◆ Your task:
Tally up the lines below containing the string "really", then write the number alone.

◆ Material shown:
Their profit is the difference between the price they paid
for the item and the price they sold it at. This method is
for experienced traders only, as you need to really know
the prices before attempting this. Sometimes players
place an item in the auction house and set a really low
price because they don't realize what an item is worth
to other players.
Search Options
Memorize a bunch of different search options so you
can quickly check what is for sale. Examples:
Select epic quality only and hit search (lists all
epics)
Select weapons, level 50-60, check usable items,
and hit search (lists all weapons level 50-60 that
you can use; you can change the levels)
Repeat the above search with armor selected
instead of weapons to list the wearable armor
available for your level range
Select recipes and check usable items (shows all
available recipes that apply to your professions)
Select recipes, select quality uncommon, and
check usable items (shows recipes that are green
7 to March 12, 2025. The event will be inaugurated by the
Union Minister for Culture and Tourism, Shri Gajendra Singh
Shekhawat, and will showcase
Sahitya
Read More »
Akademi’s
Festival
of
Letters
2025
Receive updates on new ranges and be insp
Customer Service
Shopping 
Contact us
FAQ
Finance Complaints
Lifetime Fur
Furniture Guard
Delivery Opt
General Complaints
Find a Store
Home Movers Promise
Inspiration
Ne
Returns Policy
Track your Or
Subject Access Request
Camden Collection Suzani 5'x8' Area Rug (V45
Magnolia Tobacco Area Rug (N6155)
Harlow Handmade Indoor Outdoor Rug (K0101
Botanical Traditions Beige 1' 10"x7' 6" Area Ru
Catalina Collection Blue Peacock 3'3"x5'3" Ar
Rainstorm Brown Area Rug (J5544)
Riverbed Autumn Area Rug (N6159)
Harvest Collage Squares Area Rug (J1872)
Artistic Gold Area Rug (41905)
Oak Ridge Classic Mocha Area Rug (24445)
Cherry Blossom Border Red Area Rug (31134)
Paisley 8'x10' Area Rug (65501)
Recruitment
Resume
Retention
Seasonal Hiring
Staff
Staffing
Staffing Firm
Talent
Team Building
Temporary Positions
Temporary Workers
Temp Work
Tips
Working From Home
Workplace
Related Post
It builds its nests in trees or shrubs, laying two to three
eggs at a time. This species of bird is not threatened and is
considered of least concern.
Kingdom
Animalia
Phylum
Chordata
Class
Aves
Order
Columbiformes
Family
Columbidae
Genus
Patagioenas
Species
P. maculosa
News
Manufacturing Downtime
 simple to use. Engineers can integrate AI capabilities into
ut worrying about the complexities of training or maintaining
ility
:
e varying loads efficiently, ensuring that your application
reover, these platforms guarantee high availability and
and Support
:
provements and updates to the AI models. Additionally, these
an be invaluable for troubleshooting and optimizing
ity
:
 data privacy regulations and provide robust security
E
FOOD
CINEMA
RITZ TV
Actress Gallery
* * *
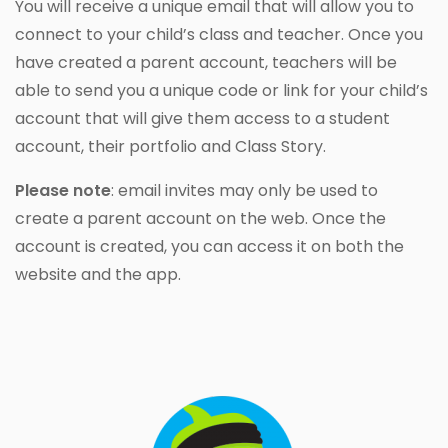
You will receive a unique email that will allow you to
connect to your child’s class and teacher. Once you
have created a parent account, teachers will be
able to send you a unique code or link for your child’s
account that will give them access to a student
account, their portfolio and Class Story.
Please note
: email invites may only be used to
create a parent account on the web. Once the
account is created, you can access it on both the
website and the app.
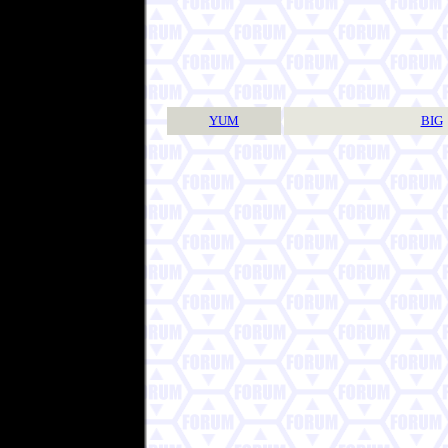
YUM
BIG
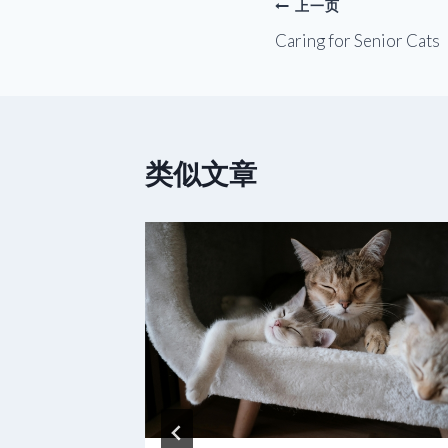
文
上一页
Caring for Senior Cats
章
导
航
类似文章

◆ Exercise result:
2